Because it takes more than 1,000 feet to stop, however, Loegering usually sticks to a cruising speed of between 10 mph and 20 mph.

Still, he needs to be able to move that fast to overcome stiff headwinds that routinely blow across the prairie. After a few test flights, he discovered that wind gusts pose significant steering problems.

The Styrofoam composite material that comprises roughly 90 percent of the hovercraft, including a cabin that's 11 feet long and 8½ feet wide, catches the wind like a box kite.

Loegering, 60, the parish priest at St. John the Baptist in Wyndmere, is working on a fix involving mounting a pair of skis to steer the craft, which he now navigates using wind rudders.

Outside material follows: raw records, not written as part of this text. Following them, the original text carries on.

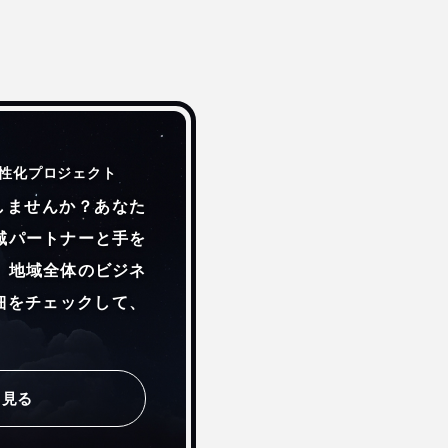
性化プロジェクト
活性化しませんか？あなた
域パートナーと手を
、地域全体のビジネ
詳細をチェックして、
しく見る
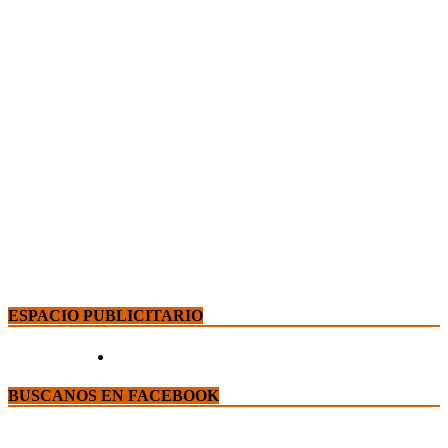
ESPACIO PUBLICITARIO
BUSCANOS EN FACEBOOK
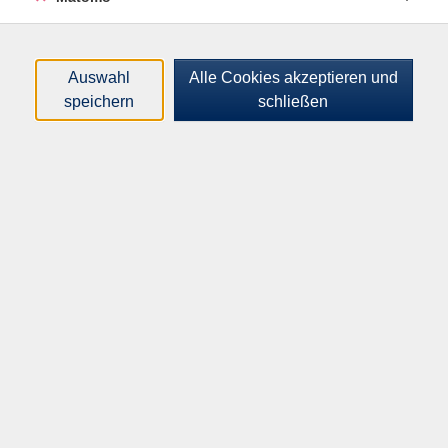
Bekanntes sicher und schnell abrufen, Neues leichter
behalten und merken. So bleiben Sie und Ihr Hirn durch
praktische Übungen, viel Spaß und ohne
Auswahl
Alle Cookies akzeptieren und
Leistungsdruck fit bis ins hohe Alter. Im Entgelt ist
speichern
schließen
eine Materialpauschale in Höhe von 5 Euro enthalten.
110,00
€
Gebühr:
In den Warenkorb
Kursnummer:
I52503NV
Start:
Ende:
Do. 01.10.2026
Do. 14.01.2027
17:00 Uhr
18:30 Uhr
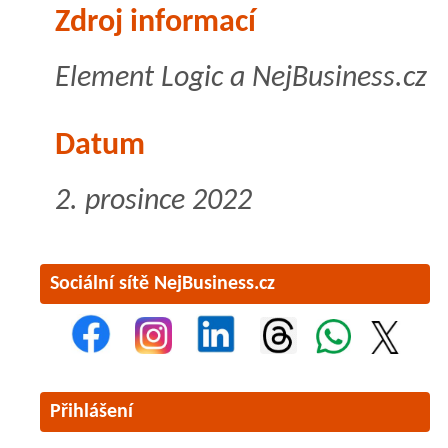
Zdroj informací
Element Logic a NejBusiness.cz
Datum
2. prosince 2022
Sociální sítě NejBusiness.cz
Přihlášení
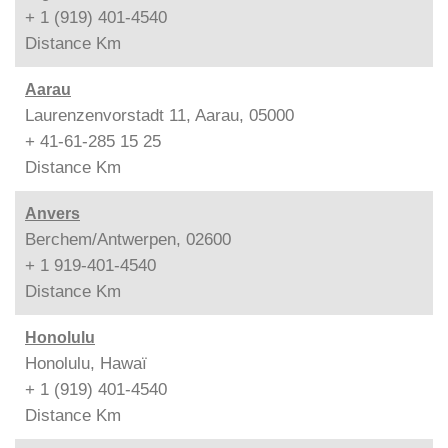
+ 1 (919) 401-4540
Distance
Km
Aarau
Laurenzenvorstadt 11, Aarau, 05000
+ 41-61-285 15 25
Distance
Km
Anvers
Berchem/Antwerpen, 02600
+ 1 919-401-4540
Distance
Km
Honolulu
Honolulu, Hawaï
+ 1 (919) 401-4540
Distance
Km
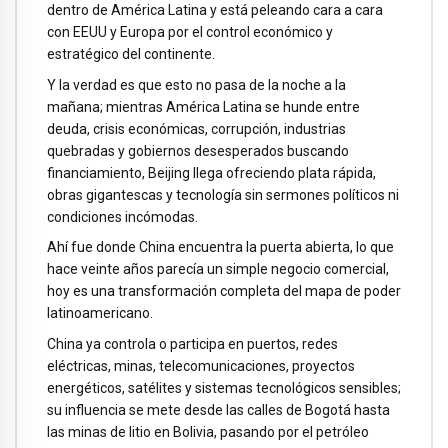
dentro de América Latina y está peleando cara a cara
con EEUU y Europa por el control económico y
estratégico del continente.
Y la verdad es que esto no pasa de la noche a la
mañana; mientras América Latina se hunde entre
deuda, crisis económicas, corrupción, industrias
quebradas y gobiernos desesperados buscando
financiamiento, Beijing llega ofreciendo plata rápida,
obras gigantescas y tecnología sin sermones políticos ni
condiciones incómodas.
Ahí fue donde China encuentra la puerta abierta, lo que
hace veinte años parecía un simple negocio comercial,
hoy es una transformación completa del mapa de poder
latinoamericano.
China ya controla o participa en puertos, redes
eléctricas, minas, telecomunicaciones, proyectos
energéticos, satélites y sistemas tecnológicos sensibles;
su influencia se mete desde las calles de Bogotá hasta
las minas de litio en Bolivia, pasando por el petróleo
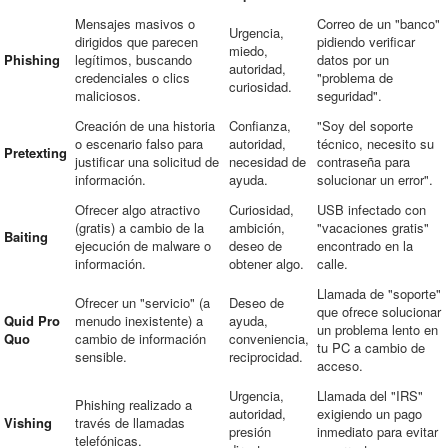
Mensajes masivos o
Correo de un "banco"
Urgencia,
dirigidos que parecen
pidiendo verificar
miedo,
Phishing
legítimos, buscando
datos por un
autoridad,
credenciales o clics
"problema de
curiosidad.
maliciosos.
seguridad".
Creación de una historia
Confianza,
"Soy del soporte
o escenario falso para
autoridad,
técnico, necesito su
Pretexting
justificar una solicitud de
necesidad de
contraseña para
información.
ayuda.
solucionar un error".
Ofrecer algo atractivo
Curiosidad,
USB infectado con
(gratis) a cambio de la
ambición,
"vacaciones gratis"
Baiting
ejecución de malware o
deseo de
encontrado en la
información.
obtener algo.
calle.
Llamada de "soporte"
Ofrecer un "servicio" (a
Deseo de
que ofrece solucionar
Quid Pro
menudo inexistente) a
ayuda,
un problema lento en
Quo
cambio de información
conveniencia,
tu PC a cambio de
sensible.
reciprocidad.
acceso.
Urgencia,
Llamada del "IRS"
Phishing realizado a
autoridad,
exigiendo un pago
Vishing
través de llamadas
presión
inmediato para evitar
telefónicas.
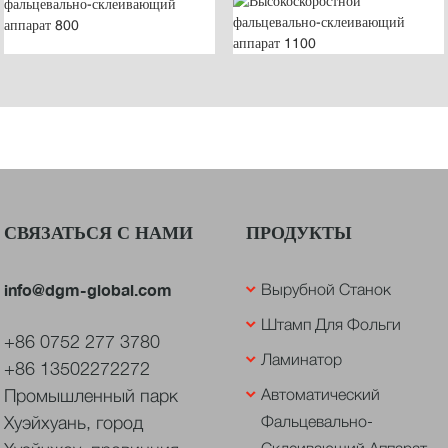
СВЯЗАТЬСЯ С НАМИ
ПРОДУКТЫ
info@dgm-global.com
Вырубной Станок
Штамп Для Фольги
+86 0752 277 3780
Ламинатор
+86 13502272272
Промышленный парк
Автоматический
Хуэйхуань, город
Фальцевально-
Склеивающий Аппарат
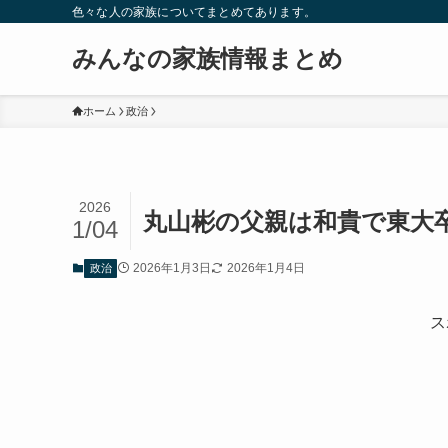
色々な人の家族についてまとめてあります。
みんなの家族情報まとめ
ホーム
政治
2026
丸山彬の父親は和貴で東大
1/04
2026年1月3日
2026年1月4日
政治
ス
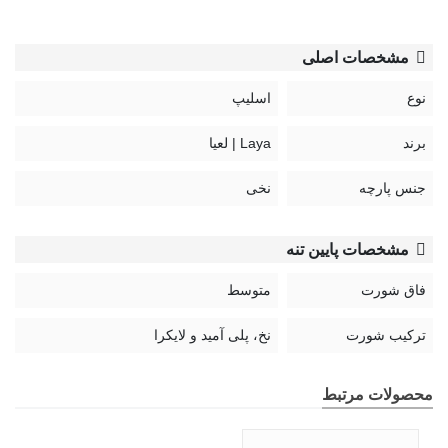
مشخصات اصلی
نوع
اسلیپ
برند
Laya | لعیا
جنس پارچه
نخی
مشخصات پایین تنه
فاق شورت
متوسط
ترکیب شورت
نخ، پلی آمید و لایکرا
محصولات مرتبط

"Everything's experimental," he says.

Trial and error has been an integral part of building the hovercraft, an idea that came to him more than three years ago, when he decided an ice house floating on a cushion of air would make the ideal vehicle for fishing safely without having to worry about thin ice.

To test the lifting capacity, he enlisted 13 volunteers to stand on the craft in December, a payload that weighed 2,540 pounds. They blasted off briefly over dry land, though his propeller fan whipped up a fierce dust storm.

In fact, the hovercraft easily passed the lift test. The vessel's lift system can handle 3,500 pounds, Loegering estimates.